▸ Problem
Provide the number of lines below that include "Sainte", without any other words.

<<<<

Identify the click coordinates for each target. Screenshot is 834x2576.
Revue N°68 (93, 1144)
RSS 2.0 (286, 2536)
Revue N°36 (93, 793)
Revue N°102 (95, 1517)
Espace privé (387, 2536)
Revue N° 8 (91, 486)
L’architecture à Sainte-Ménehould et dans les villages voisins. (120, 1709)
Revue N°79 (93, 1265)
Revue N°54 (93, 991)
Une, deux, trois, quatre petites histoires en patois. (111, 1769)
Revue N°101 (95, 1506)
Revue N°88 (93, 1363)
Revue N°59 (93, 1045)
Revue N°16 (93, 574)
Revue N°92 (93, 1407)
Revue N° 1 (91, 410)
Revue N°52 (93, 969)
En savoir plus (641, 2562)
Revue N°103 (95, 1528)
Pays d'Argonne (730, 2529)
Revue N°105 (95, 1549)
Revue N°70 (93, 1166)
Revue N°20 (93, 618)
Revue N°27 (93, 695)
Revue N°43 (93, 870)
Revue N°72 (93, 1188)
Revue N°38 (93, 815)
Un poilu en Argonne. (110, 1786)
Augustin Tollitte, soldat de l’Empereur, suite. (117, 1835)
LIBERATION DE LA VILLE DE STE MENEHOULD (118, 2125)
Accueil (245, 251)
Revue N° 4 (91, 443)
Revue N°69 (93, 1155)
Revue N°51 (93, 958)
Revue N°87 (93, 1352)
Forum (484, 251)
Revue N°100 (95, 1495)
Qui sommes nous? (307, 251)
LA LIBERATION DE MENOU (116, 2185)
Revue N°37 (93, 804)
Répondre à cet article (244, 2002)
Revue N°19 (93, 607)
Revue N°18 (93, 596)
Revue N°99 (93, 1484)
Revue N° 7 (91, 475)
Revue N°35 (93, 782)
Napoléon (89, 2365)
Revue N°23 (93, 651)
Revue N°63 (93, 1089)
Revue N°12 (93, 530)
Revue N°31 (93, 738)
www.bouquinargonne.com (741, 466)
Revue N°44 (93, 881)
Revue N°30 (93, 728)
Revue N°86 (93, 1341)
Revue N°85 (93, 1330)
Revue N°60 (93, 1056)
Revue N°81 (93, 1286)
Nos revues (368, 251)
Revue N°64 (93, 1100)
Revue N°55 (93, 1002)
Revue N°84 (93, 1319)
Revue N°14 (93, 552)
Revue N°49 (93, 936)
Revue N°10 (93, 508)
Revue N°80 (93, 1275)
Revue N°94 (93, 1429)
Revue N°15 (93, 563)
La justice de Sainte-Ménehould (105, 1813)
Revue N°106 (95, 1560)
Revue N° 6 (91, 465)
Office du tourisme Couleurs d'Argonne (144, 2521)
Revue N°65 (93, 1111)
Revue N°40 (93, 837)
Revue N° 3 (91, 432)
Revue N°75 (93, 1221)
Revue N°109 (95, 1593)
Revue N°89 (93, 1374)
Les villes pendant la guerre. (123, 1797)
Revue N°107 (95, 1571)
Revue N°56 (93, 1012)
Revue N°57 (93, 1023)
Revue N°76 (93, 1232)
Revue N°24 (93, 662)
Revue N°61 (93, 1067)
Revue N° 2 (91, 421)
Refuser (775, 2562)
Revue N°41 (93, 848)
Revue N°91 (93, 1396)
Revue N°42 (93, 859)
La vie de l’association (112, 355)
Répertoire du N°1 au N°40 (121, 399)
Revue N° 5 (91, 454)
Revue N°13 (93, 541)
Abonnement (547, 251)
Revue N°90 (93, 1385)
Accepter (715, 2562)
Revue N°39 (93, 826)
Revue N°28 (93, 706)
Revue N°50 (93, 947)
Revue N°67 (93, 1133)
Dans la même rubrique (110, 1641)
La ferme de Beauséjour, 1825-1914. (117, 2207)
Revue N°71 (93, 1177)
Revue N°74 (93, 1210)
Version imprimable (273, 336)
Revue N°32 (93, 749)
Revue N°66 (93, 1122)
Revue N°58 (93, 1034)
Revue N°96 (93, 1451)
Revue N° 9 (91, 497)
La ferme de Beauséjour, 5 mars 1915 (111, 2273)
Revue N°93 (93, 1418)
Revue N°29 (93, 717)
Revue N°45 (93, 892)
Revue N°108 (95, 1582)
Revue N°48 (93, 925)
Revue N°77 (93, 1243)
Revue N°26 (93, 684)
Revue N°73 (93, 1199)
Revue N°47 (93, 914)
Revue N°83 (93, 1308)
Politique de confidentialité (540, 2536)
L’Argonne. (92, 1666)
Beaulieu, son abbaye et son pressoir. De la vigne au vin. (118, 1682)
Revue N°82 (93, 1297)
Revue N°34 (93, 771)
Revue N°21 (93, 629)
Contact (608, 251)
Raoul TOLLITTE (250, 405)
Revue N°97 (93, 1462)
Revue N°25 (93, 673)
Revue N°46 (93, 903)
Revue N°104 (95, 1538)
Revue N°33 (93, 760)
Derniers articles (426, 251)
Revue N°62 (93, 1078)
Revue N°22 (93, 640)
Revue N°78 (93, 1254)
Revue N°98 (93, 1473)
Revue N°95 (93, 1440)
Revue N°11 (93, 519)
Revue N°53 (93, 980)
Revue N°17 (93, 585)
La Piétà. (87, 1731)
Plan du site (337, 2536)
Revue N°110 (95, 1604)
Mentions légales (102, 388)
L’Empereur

>>>>

▸ Answer to the exercise
2